It’s Good Friday, the day Christians remember the death of Jesus. To remember more vividly, I prayed the stations of the cross at a Catholic church. The prayers led us in imagining ourselves as bystanders of Jesus as he carried his cross to the place of his execution, then envisioning Christ’s presence in our daily lives and relationships. At the end of the prayers, we made our way to the cross, kneeling before Christ to pray our silent prayers.

One of the fundamental practices of the Christian life is reflecting on the unseen to hone our spiritual eyesight in order to see the “upper story,” as Randy Frazee calls the spiritual dimension of life. We’re often only tuned into the “lower story,” or human dimension, of our life. Visioning prayer is one of the ways I find most helpful to do remember there is a spiritual dimension to everything. Without this awareness I often incur spiritual losses for trivial temporal gains. That’s not how I want to live.

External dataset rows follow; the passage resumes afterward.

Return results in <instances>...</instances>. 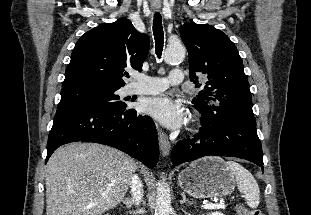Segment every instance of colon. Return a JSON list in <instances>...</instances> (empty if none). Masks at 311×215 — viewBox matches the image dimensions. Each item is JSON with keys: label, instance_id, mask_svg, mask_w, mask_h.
Returning <instances> with one entry per match:
<instances>
[{"label": "colon", "instance_id": "1", "mask_svg": "<svg viewBox=\"0 0 311 215\" xmlns=\"http://www.w3.org/2000/svg\"><path fill=\"white\" fill-rule=\"evenodd\" d=\"M237 215H264V214L256 209H250L245 206H239L237 208Z\"/></svg>", "mask_w": 311, "mask_h": 215}]
</instances>
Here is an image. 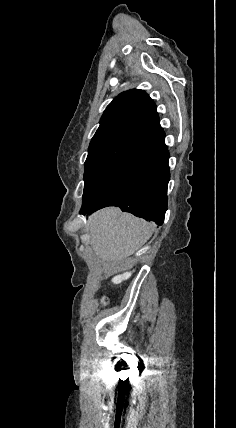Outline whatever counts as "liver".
<instances>
[{"instance_id":"liver-1","label":"liver","mask_w":236,"mask_h":428,"mask_svg":"<svg viewBox=\"0 0 236 428\" xmlns=\"http://www.w3.org/2000/svg\"><path fill=\"white\" fill-rule=\"evenodd\" d=\"M154 224L124 214L119 208H105L89 216L86 230L90 246L103 262H120L140 250L154 232Z\"/></svg>"}]
</instances>
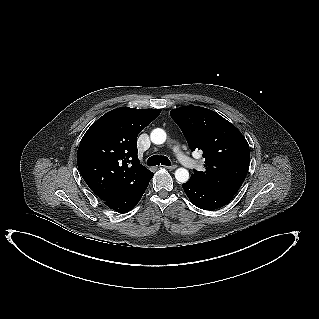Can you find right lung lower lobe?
<instances>
[{"instance_id": "98d812e1", "label": "right lung lower lobe", "mask_w": 319, "mask_h": 319, "mask_svg": "<svg viewBox=\"0 0 319 319\" xmlns=\"http://www.w3.org/2000/svg\"><path fill=\"white\" fill-rule=\"evenodd\" d=\"M152 177L153 173L148 171L140 180L104 201V204L119 213L132 210L141 199Z\"/></svg>"}]
</instances>
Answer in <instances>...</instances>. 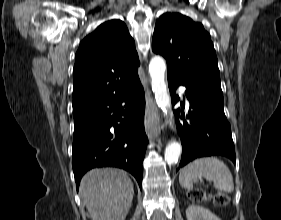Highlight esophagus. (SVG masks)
<instances>
[{"label":"esophagus","mask_w":281,"mask_h":220,"mask_svg":"<svg viewBox=\"0 0 281 220\" xmlns=\"http://www.w3.org/2000/svg\"><path fill=\"white\" fill-rule=\"evenodd\" d=\"M146 110H145V130L150 140L158 138L161 134V126L159 121L158 109L156 103L151 96V92L146 87Z\"/></svg>","instance_id":"1"}]
</instances>
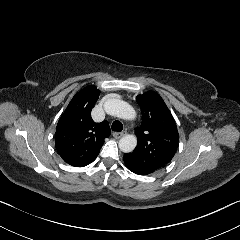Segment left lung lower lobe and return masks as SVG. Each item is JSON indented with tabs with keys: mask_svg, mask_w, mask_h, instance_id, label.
I'll list each match as a JSON object with an SVG mask.
<instances>
[{
	"mask_svg": "<svg viewBox=\"0 0 240 240\" xmlns=\"http://www.w3.org/2000/svg\"><path fill=\"white\" fill-rule=\"evenodd\" d=\"M125 164H126L127 168L130 171H132L133 173H136V174H139V175H148V174L152 173V172H148L147 170H144V169H141V168H133L130 165H128L126 162H125Z\"/></svg>",
	"mask_w": 240,
	"mask_h": 240,
	"instance_id": "obj_1",
	"label": "left lung lower lobe"
}]
</instances>
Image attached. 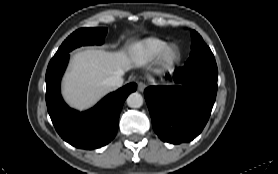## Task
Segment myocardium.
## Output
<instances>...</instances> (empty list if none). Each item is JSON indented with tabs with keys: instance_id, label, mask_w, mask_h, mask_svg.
I'll use <instances>...</instances> for the list:
<instances>
[{
	"instance_id": "obj_1",
	"label": "myocardium",
	"mask_w": 278,
	"mask_h": 174,
	"mask_svg": "<svg viewBox=\"0 0 278 174\" xmlns=\"http://www.w3.org/2000/svg\"><path fill=\"white\" fill-rule=\"evenodd\" d=\"M172 50L175 51V55L170 58L169 52ZM180 60L181 52L175 44H167L164 46L156 58L158 65L164 70H172Z\"/></svg>"
}]
</instances>
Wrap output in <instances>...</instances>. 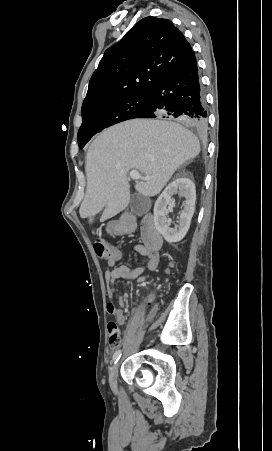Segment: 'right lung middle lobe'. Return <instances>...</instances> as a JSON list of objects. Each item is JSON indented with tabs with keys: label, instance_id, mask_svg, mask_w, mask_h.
<instances>
[{
	"label": "right lung middle lobe",
	"instance_id": "right-lung-middle-lobe-1",
	"mask_svg": "<svg viewBox=\"0 0 272 451\" xmlns=\"http://www.w3.org/2000/svg\"><path fill=\"white\" fill-rule=\"evenodd\" d=\"M149 94L130 95L107 100L82 112L78 144L82 149L96 133L116 123L137 118L148 105Z\"/></svg>",
	"mask_w": 272,
	"mask_h": 451
}]
</instances>
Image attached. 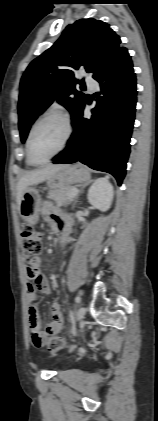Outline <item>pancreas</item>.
Returning <instances> with one entry per match:
<instances>
[{"label":"pancreas","mask_w":158,"mask_h":421,"mask_svg":"<svg viewBox=\"0 0 158 421\" xmlns=\"http://www.w3.org/2000/svg\"><path fill=\"white\" fill-rule=\"evenodd\" d=\"M73 189L75 188L72 186H69L63 189L51 190L48 193L47 198L54 200L57 206L69 204L72 201H74V198L70 197V194Z\"/></svg>","instance_id":"1"}]
</instances>
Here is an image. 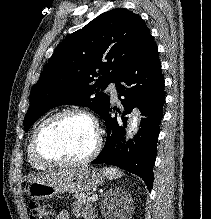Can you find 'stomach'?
Returning <instances> with one entry per match:
<instances>
[{"label":"stomach","instance_id":"stomach-1","mask_svg":"<svg viewBox=\"0 0 211 219\" xmlns=\"http://www.w3.org/2000/svg\"><path fill=\"white\" fill-rule=\"evenodd\" d=\"M104 181L105 174L101 170L83 167L74 170L68 178L57 182H32L28 186V194L32 199L43 200L64 193L87 192L101 186Z\"/></svg>","mask_w":211,"mask_h":219}]
</instances>
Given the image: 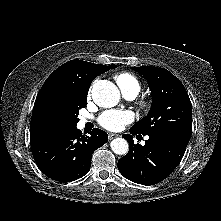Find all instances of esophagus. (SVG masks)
I'll return each mask as SVG.
<instances>
[{"label": "esophagus", "instance_id": "esophagus-1", "mask_svg": "<svg viewBox=\"0 0 221 221\" xmlns=\"http://www.w3.org/2000/svg\"><path fill=\"white\" fill-rule=\"evenodd\" d=\"M119 135L118 134H115V133H109L108 134V137H109V139L111 140V139H113V138H116V137H118Z\"/></svg>", "mask_w": 221, "mask_h": 221}]
</instances>
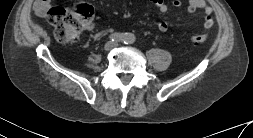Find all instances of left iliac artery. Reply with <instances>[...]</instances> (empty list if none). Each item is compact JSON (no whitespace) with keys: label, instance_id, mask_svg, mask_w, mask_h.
<instances>
[{"label":"left iliac artery","instance_id":"1","mask_svg":"<svg viewBox=\"0 0 253 138\" xmlns=\"http://www.w3.org/2000/svg\"><path fill=\"white\" fill-rule=\"evenodd\" d=\"M125 42H131V37L129 36V37H126L125 38Z\"/></svg>","mask_w":253,"mask_h":138}]
</instances>
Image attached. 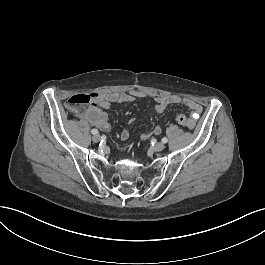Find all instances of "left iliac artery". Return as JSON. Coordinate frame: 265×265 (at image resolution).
<instances>
[{
	"label": "left iliac artery",
	"instance_id": "1",
	"mask_svg": "<svg viewBox=\"0 0 265 265\" xmlns=\"http://www.w3.org/2000/svg\"><path fill=\"white\" fill-rule=\"evenodd\" d=\"M168 139L166 137L162 138L163 143H167Z\"/></svg>",
	"mask_w": 265,
	"mask_h": 265
}]
</instances>
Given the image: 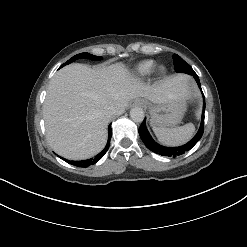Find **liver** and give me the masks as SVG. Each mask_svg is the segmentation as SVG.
Returning a JSON list of instances; mask_svg holds the SVG:
<instances>
[{
  "label": "liver",
  "instance_id": "liver-1",
  "mask_svg": "<svg viewBox=\"0 0 247 247\" xmlns=\"http://www.w3.org/2000/svg\"><path fill=\"white\" fill-rule=\"evenodd\" d=\"M186 93L182 76L145 85L121 63L95 69L68 65L53 76L47 89L43 117L48 143L67 159H88L106 144L107 108L122 113L139 97L162 103Z\"/></svg>",
  "mask_w": 247,
  "mask_h": 247
}]
</instances>
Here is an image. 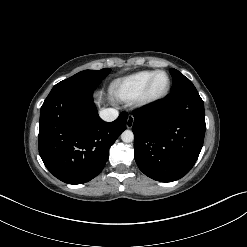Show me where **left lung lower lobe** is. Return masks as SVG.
I'll use <instances>...</instances> for the list:
<instances>
[{
    "mask_svg": "<svg viewBox=\"0 0 247 247\" xmlns=\"http://www.w3.org/2000/svg\"><path fill=\"white\" fill-rule=\"evenodd\" d=\"M133 115L139 169L160 182L186 175L199 156L206 129L204 103L198 92L170 94Z\"/></svg>",
    "mask_w": 247,
    "mask_h": 247,
    "instance_id": "1",
    "label": "left lung lower lobe"
}]
</instances>
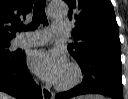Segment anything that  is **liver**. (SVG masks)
Listing matches in <instances>:
<instances>
[{
	"label": "liver",
	"instance_id": "6515ba94",
	"mask_svg": "<svg viewBox=\"0 0 128 99\" xmlns=\"http://www.w3.org/2000/svg\"><path fill=\"white\" fill-rule=\"evenodd\" d=\"M90 97H94V96H88L85 97V99H91ZM95 97H97V99H103L101 96H95ZM0 99H13V98L5 93L0 92Z\"/></svg>",
	"mask_w": 128,
	"mask_h": 99
}]
</instances>
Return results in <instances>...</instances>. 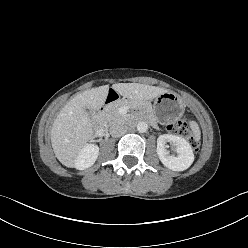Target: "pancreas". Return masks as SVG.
Masks as SVG:
<instances>
[{"label":"pancreas","instance_id":"pancreas-1","mask_svg":"<svg viewBox=\"0 0 248 248\" xmlns=\"http://www.w3.org/2000/svg\"><path fill=\"white\" fill-rule=\"evenodd\" d=\"M128 103L126 101H121L120 103L110 106L105 110V121L109 124H113L119 121H125L127 119L126 115L119 113V108L126 106Z\"/></svg>","mask_w":248,"mask_h":248}]
</instances>
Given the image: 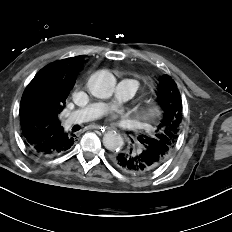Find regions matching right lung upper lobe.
Instances as JSON below:
<instances>
[{"label":"right lung upper lobe","mask_w":232,"mask_h":232,"mask_svg":"<svg viewBox=\"0 0 232 232\" xmlns=\"http://www.w3.org/2000/svg\"><path fill=\"white\" fill-rule=\"evenodd\" d=\"M84 57L81 55L59 60L41 69L23 93L20 118L31 117L41 134L45 129H59L61 124L58 114L64 109Z\"/></svg>","instance_id":"right-lung-upper-lobe-1"}]
</instances>
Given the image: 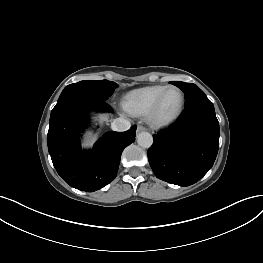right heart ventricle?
Instances as JSON below:
<instances>
[{
  "label": "right heart ventricle",
  "mask_w": 263,
  "mask_h": 263,
  "mask_svg": "<svg viewBox=\"0 0 263 263\" xmlns=\"http://www.w3.org/2000/svg\"><path fill=\"white\" fill-rule=\"evenodd\" d=\"M167 87L166 85H154L134 89L123 98L122 107L132 116H147L158 96Z\"/></svg>",
  "instance_id": "e07e8e85"
}]
</instances>
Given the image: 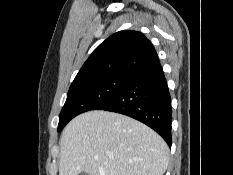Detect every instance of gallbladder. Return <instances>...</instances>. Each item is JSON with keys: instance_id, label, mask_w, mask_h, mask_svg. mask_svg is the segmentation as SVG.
Masks as SVG:
<instances>
[{"instance_id": "obj_1", "label": "gallbladder", "mask_w": 233, "mask_h": 175, "mask_svg": "<svg viewBox=\"0 0 233 175\" xmlns=\"http://www.w3.org/2000/svg\"><path fill=\"white\" fill-rule=\"evenodd\" d=\"M80 175H87V173H85V172H82V173H80Z\"/></svg>"}]
</instances>
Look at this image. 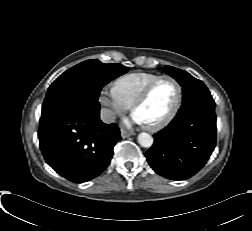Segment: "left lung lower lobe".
<instances>
[{"instance_id": "0a47b994", "label": "left lung lower lobe", "mask_w": 252, "mask_h": 231, "mask_svg": "<svg viewBox=\"0 0 252 231\" xmlns=\"http://www.w3.org/2000/svg\"><path fill=\"white\" fill-rule=\"evenodd\" d=\"M215 143V102L212 98L194 99L183 103L171 123L154 134V144L145 156L159 175L182 180L205 165Z\"/></svg>"}]
</instances>
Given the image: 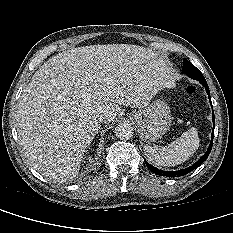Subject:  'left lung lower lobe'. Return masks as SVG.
Masks as SVG:
<instances>
[{"label": "left lung lower lobe", "instance_id": "1", "mask_svg": "<svg viewBox=\"0 0 233 233\" xmlns=\"http://www.w3.org/2000/svg\"><path fill=\"white\" fill-rule=\"evenodd\" d=\"M199 82L205 87V90H206L208 97H209V101L211 102L210 91H209V87L207 85L206 80H200ZM212 119H213V124L215 125L214 113L212 114ZM213 137H214V127H213L211 142H210V145L208 147V150L196 163H194L192 166H190L186 169L179 170V171H163V170H159V169L155 168L154 166L150 165L146 160H145V163H146L147 167L157 175L167 176V177H180V176L186 175L187 173L191 172L192 170H194L195 168L200 166L207 159V157L209 156L211 149H212Z\"/></svg>", "mask_w": 233, "mask_h": 233}]
</instances>
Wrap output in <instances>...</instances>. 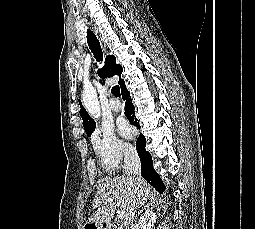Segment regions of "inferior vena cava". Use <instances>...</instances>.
Here are the masks:
<instances>
[{
	"instance_id": "602c4592",
	"label": "inferior vena cava",
	"mask_w": 255,
	"mask_h": 229,
	"mask_svg": "<svg viewBox=\"0 0 255 229\" xmlns=\"http://www.w3.org/2000/svg\"><path fill=\"white\" fill-rule=\"evenodd\" d=\"M124 172L127 177H135L141 172V162L134 147H127L124 151Z\"/></svg>"
}]
</instances>
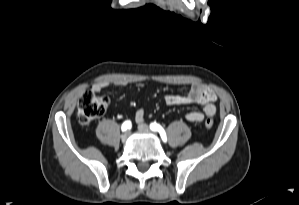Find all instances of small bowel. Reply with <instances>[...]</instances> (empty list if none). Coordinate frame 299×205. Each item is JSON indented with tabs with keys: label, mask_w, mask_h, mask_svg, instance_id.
Returning a JSON list of instances; mask_svg holds the SVG:
<instances>
[{
	"label": "small bowel",
	"mask_w": 299,
	"mask_h": 205,
	"mask_svg": "<svg viewBox=\"0 0 299 205\" xmlns=\"http://www.w3.org/2000/svg\"><path fill=\"white\" fill-rule=\"evenodd\" d=\"M106 82H98L92 86V90L100 92L107 87ZM139 87L144 89V85L140 84ZM164 101L167 105H188L198 104L203 107V111H191L186 115V118L190 122H202L207 117H212L216 113V101L217 95L215 92L201 84H193L186 94H167L164 97ZM145 117V111L140 108L136 111V122L140 123Z\"/></svg>",
	"instance_id": "small-bowel-1"
}]
</instances>
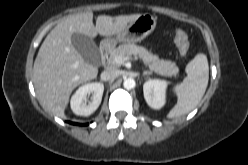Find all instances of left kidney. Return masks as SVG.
Instances as JSON below:
<instances>
[{
	"instance_id": "left-kidney-1",
	"label": "left kidney",
	"mask_w": 248,
	"mask_h": 165,
	"mask_svg": "<svg viewBox=\"0 0 248 165\" xmlns=\"http://www.w3.org/2000/svg\"><path fill=\"white\" fill-rule=\"evenodd\" d=\"M168 82L160 79H149L143 85L144 98L153 109H160L166 101Z\"/></svg>"
}]
</instances>
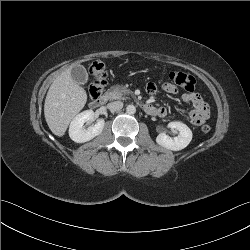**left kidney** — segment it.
Returning a JSON list of instances; mask_svg holds the SVG:
<instances>
[{"label": "left kidney", "mask_w": 250, "mask_h": 250, "mask_svg": "<svg viewBox=\"0 0 250 250\" xmlns=\"http://www.w3.org/2000/svg\"><path fill=\"white\" fill-rule=\"evenodd\" d=\"M168 127L178 130V136L169 137L165 133H160L156 137V142L158 145L172 151L182 150L189 145L192 140V131L186 124L175 121L170 122Z\"/></svg>", "instance_id": "obj_1"}]
</instances>
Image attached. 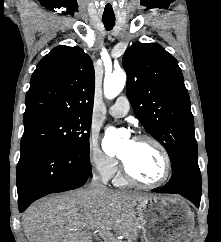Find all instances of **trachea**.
<instances>
[{
    "instance_id": "obj_1",
    "label": "trachea",
    "mask_w": 221,
    "mask_h": 242,
    "mask_svg": "<svg viewBox=\"0 0 221 242\" xmlns=\"http://www.w3.org/2000/svg\"><path fill=\"white\" fill-rule=\"evenodd\" d=\"M102 21H103V24H104L106 30H108V31H110L113 28V26L115 25V19H113V18L112 19L103 18Z\"/></svg>"
}]
</instances>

Meanwhile, at the Anglican church, they slowly darkened all of the lights and extinguished all of the candles, then kept the sanctuary open for private prayers all night. This allows people to “watch with Christ one hour,” as he asked his closest friends to do that night in the garden of Gethsemane. It’s poignant to read how fervently Jesus needed to pray for the strength to face his suffering and death. The physical agony must have repelled his human self, but the spiritual agony Jesus faced by assuming the depths of human depravity was probably much more repugnant. Whereas we cannot imagine freedom from pride, pleasure, leisure, prestige, lies, greed, anger and violence, this would be the first time Jesus experienced any of these faults. If you read the creation story, these are what caused the separation — more like the impassible chasm — between God and humans. Before sin, God used to walk and talk with humans, face to face. Whether that’s literal or metaphorical is beside the point that God is holy, we are not, and we need to be purified to approach Almighty God. These faults were laid on Jesus so he could atone for them on the cross, exchanging our sinfulness for his holiness.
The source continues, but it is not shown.